KARACHI: Overseas Pakistanis can now enjoy exemption from higher taxes under Sections 236C and 236K, regardless of their inclusion on the Active Taxpayers List (ATL). This significant move aims to attract international investors and boost Pakistan’s real estate market.
The Federal Board of Revenue (FBR) has significantly simplified the process for overseas Pakistanis carrying Pakistan Origin Cards (POC) or National ID Cards for Overseas Pakistanis (NICOP), according to a letter that was released recently.
The Income Tax Ordinance, 2001, Clause 111AC, expanded the eligibility of non-resident individuals to be exempt from higher tax rates under sections 236C and 236K. This exemption applies regardless of whether they are listed on the Active Taxpayers List (ATL).
Streamlined Digital Verification System
In order to streamline this procedure, the FBR has integrated a new digital verification system called IRIS. Taxpayers who do not currently reside in the country and are requesting an exemption now need to attach supporting documents such as a POC or NICOP when they create their CPR. A simplified verification process will be initiated when the system generates a provisional PSID.

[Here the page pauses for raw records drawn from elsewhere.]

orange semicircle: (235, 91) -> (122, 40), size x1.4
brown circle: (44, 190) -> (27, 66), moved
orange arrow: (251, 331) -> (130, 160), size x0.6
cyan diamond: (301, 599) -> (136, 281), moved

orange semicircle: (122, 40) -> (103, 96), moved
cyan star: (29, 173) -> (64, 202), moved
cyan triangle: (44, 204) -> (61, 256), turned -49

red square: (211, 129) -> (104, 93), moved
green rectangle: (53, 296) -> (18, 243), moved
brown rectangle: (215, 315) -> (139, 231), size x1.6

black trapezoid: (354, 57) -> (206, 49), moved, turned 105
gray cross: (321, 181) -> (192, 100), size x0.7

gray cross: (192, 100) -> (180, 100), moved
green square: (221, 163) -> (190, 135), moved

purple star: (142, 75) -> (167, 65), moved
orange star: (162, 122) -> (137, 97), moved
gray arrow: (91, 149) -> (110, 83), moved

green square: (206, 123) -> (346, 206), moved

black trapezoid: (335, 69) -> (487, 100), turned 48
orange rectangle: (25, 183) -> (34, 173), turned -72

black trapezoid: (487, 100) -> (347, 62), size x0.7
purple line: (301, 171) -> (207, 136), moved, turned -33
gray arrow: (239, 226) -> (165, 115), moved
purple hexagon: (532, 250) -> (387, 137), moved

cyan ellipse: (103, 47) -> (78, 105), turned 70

“This new system represents a significant step forward in facilitating overseas Pakistanis,” remarked a senior FBR official. “The verification process has been designed to be completed within one business day, ensuring minimal delays for applicants.”

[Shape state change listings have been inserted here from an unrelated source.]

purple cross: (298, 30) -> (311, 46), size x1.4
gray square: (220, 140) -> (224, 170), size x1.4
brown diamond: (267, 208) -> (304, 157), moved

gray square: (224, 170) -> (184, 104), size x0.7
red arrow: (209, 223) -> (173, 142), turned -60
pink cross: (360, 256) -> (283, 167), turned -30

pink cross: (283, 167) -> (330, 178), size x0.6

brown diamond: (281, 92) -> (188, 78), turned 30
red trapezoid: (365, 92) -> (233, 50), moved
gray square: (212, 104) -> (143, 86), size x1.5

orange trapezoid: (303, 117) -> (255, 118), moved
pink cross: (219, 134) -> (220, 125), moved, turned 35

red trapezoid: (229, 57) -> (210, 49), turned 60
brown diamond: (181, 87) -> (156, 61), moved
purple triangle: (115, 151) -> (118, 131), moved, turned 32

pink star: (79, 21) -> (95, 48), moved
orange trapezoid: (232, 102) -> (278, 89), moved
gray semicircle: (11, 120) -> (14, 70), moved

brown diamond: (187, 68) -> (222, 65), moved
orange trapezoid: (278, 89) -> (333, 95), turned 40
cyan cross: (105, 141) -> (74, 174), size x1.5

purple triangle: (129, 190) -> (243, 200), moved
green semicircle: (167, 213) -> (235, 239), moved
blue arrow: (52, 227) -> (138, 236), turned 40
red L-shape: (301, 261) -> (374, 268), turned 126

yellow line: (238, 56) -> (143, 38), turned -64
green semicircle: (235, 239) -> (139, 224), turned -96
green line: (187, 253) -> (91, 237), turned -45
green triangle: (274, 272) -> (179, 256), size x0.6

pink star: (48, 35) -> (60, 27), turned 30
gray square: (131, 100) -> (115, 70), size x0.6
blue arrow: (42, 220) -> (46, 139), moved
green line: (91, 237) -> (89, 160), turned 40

Efficient Verification Procedure
The verification process involves multiple levels of inspection:
- Initial Review: Conducted by the Chief Commissioners of Inland Revenue (CCIRs).
- Final Verification: Handled by Commissioners of Inland Revenue (CIRs).
Applicants are notified immediately via email and text message upon approval.
This program is being rolled out throughout all tax offices, including the Large Taxpayers’ Office (LTO), the Medium Taxpayers’ Office (MTO), the Corporate Tax Office (CTO), and the Regional Tax Office (RTO), guaranteeing that all qualified Pakistanis living abroad are covered. The move is meant to make it easier for Pakistanis living outside of Pakistan to invest in the country’s real estate market. This is in line with the government’s larger economic goals of attracting foreign investment.